🤖 AI Summary
Existing approaches struggle to model the dynamic evolution and escalating risk of multi-turn real-world scams, such as romance or investment fraud. This work proposes PreScam, a benchmark constructed from 177,989 user reports, yielding 11,573 structured scam dialogues hierarchically organized according to a novel “scam kill chain” framework that captures the scam lifecycle. Each dialogue turn is annotated with fine-grained labels indicating the scammer’s psychological tactics and the victim’s responses, enabling tasks such as real-time termination prediction and next-step behavior forecasting. Experimental results show that supervised encoders significantly outperform zero-shot large language models (LLMs) in termination prediction, while even strong LLMs achieve only moderate performance in behavior prediction, revealing that current models still fall short in fully capturing scam dynamics and highlighting a critical research gap this work addresses.
📝 Abstract
Conversational scams, such as romance and investment scams, are emerging as a major form of online fraud.

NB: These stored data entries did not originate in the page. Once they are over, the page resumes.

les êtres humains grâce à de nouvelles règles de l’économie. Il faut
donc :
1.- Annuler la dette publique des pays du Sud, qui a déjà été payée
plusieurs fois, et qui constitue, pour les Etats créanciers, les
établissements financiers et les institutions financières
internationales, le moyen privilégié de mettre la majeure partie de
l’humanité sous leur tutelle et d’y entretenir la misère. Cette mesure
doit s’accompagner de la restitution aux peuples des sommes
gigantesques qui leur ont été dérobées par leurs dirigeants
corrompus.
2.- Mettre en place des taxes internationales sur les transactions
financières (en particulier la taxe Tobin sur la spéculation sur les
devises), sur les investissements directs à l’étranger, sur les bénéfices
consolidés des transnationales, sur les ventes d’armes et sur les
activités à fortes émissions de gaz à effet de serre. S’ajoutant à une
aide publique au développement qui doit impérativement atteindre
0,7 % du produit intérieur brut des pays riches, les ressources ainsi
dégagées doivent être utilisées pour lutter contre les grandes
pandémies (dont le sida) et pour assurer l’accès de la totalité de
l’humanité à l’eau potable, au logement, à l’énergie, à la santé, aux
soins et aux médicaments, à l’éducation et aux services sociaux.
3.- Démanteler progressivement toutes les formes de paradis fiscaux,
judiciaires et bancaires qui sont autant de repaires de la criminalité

Unlike one-shot scam lures such as fake lottery or unpaid toll messages, they unfold through multi-turn conversations in which scammers gradually manipulate victims using evolving psychological techniques. However, existing research mainly focuses on static scam detection or synthetic scams, leaving open whether language models can understand how real-world scams progress over time. We introduce PreScam, a benchmark for modeling scam progression from early conversations. Built from user-submitted scam reports, PreScam filters and structures 177,989 raw reports into 11,573 conversational scam instances spanning 20 scam categories. Each instance is hierarchically structured according to the scam lifecycle defined by the proposed scam kill chain, and further annotated at the turn level with scammer psychological actions and victim responses. We benchmark models on two tasks: real-time termination prediction, which estimates whether a conversation is approaching the termination stage, and scammer action prediction, which forecasts the scammer's subsequent actions. Results show a clear gap between surface-level fluency and progression modeling: supervised encoders substantially outperform zero-shot LLMs on real-time termination prediction, while next-action prediction remains only moderately successful even for strong LLMs. Taken together, these results show that current models can capture some scam-related cues, yet still struggle to track how risk escalates and how manipulation unfolds across turns.